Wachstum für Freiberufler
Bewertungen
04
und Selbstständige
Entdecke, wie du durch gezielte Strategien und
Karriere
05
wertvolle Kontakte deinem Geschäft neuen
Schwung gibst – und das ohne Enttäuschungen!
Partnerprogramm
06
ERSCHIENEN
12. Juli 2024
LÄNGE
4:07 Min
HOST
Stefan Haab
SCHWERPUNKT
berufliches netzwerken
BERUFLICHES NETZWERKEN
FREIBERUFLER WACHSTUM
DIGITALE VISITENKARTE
★ ★ ★ ★ ★ ★ ★
PROBLEM DETAILS: The records need to be copied exactly, with no line left out.

EXERCISE SOLUTION:
Wachstum für Freiberufler
Bewertungen
04
und Selbstständige
Entdecke, wie du durch gezielte Strategien und
Karriere
05
wertvolle Kontakte deinem Geschäft neuen
Schwung gibst – und das ohne Enttäuschungen!
Partnerprogramm
06
ERSCHIENEN
12. Juli 2024
LÄNGE
4:07 Min
HOST
Stefan Haab
SCHWERPUNKT
berufliches netzwerken
BERUFLICHES NETZWERKEN
FREIBERUFLER WACHSTUM
DIGITALE VISITENKARTE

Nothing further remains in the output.